Groundswell has hit the headlines with its tractor protests in towns and cities up and down the country. But what does the farmer lobby group actually want – and is its message helping or hindering the rural sector?
When the farmer lobby group Groundswell announced the 'mother of all protests' last November, its motto was "let's stand together against unworkable regulations and unjustified costs".
Groundswell describes itself as a volunteer group of farmers and rural professionals advocating for "our grassroots farmers and rural communities".
It's staged major protests in city and town centres and called for the rewrite or complete scrapping of a raft of regulations, including those covering freshwater, indigenous biodiversity, climate change and pastoral land reforms.
As Stuff senior journalist Andrea Vance and Farmers Weekly editor Bryan Gibson explain to The Detail, Groundswell started with a small tractor rally in Southland less than two years ago.
"The movement was borne out of heartland Southland and you've got these two good, Kiwi bloke farmers [Bryce McKenzie and Laurie Paterson] who are leading it," says Vance.

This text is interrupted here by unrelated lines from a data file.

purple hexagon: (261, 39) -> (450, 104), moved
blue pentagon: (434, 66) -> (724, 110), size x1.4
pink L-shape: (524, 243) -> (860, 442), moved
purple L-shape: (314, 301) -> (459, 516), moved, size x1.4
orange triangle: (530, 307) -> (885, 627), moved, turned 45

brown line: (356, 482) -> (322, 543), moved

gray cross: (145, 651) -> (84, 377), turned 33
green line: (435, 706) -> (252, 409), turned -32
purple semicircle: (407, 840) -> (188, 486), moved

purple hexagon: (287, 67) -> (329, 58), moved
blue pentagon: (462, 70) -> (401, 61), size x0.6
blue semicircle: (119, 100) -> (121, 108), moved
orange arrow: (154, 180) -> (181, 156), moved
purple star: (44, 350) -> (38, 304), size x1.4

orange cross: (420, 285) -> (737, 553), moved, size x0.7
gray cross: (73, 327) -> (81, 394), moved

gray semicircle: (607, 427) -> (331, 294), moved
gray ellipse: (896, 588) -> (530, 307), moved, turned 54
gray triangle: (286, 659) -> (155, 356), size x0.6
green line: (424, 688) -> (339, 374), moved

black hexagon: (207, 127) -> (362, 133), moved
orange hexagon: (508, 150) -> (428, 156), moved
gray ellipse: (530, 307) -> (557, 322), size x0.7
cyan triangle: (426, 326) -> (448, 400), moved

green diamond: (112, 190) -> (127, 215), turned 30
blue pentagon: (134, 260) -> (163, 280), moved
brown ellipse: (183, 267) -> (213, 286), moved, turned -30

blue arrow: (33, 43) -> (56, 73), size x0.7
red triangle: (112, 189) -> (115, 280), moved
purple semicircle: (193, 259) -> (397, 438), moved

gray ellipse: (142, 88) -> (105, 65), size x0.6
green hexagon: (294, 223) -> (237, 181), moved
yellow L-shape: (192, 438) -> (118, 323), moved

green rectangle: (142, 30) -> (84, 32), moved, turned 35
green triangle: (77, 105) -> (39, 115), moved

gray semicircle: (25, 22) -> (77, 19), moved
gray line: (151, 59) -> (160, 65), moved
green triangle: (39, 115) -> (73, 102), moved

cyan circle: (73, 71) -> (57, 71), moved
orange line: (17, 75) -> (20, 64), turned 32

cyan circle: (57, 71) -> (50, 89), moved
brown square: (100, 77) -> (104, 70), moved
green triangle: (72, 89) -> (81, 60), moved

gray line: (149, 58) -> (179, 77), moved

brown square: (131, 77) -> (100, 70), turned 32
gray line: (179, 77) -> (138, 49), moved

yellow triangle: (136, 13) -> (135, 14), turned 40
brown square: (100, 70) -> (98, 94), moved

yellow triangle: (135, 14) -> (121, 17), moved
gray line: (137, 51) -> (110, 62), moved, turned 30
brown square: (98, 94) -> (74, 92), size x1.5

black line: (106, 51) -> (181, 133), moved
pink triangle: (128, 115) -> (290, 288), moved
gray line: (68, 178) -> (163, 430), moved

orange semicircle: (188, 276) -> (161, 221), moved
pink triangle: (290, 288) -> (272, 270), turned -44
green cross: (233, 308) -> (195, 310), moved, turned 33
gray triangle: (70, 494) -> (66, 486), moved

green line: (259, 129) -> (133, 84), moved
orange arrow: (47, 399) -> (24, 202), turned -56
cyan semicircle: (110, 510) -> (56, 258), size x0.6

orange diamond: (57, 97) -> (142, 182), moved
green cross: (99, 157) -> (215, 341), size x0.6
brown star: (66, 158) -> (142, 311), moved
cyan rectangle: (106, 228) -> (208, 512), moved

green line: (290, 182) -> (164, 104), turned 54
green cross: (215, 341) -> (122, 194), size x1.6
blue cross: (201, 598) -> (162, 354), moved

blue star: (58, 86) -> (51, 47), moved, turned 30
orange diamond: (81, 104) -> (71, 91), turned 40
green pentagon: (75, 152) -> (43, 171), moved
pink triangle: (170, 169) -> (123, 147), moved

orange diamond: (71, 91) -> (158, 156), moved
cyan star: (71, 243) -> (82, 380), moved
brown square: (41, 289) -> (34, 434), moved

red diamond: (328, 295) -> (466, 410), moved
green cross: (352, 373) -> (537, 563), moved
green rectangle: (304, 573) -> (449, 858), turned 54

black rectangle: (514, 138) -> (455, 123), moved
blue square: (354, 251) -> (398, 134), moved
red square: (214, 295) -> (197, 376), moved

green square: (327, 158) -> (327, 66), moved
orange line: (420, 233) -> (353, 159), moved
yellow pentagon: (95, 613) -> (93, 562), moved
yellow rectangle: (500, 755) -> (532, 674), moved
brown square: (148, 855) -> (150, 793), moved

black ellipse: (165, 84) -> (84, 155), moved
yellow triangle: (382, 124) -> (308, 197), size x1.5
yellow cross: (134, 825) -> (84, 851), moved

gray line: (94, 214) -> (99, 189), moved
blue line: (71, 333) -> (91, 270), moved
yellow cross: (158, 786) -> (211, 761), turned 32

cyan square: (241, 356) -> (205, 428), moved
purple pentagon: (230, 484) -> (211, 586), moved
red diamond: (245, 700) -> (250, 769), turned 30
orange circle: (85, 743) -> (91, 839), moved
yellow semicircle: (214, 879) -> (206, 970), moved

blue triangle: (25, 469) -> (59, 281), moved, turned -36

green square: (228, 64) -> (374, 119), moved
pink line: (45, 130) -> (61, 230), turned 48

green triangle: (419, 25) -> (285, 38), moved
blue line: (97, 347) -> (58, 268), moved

But one of its rallies - the 'howl of a protest' last July – was hijacked by anti-vaxxers and people carrying signs with anti-women and climate change denial messages. The leaders were forced to issue a list of terms that were banned from protest signage.
And now it's ended up in a spat with more established agricultural groups over carbon emissions.
Gibson and Vance explain Groundswell's opposition to He Waka Eke Noa (HWEN), a partnership between the primary sector and government that's working on a way to price on-farm emissions, outside of the emissions trading scheme.
Groundswell says farmers haven't been properly consulted and it's calling for more time and research. It's labelled the likes of DairyNZ and Federated Farmers "pet lobby groups" of the government.
"Groundswell believes that some of these lobby groups are perhaps not working in the best interests of the farming sector and that's the reason for Groundswell's being," Gibson says.
HWEN has tried to educate farmers about the programme, Gibson says, but Groundswell continues to brand the emissions plan as unworkable and released its own alternative.
Despite its success with widespread media coverage of its protests and what it claims is a growing support base of rural and urban followers, Vance says it's an angry vocal minority that doesn't reflect what most farmers are thinking.
"The behaviour and the messages and the way that they've carried on just does the sector an enormous disservice."
She's also critical of Groundswell's lack of focus.
"It's not really clear what they stand for, they're all over the show with their messaging and a lot of things that they're calling for are already being done."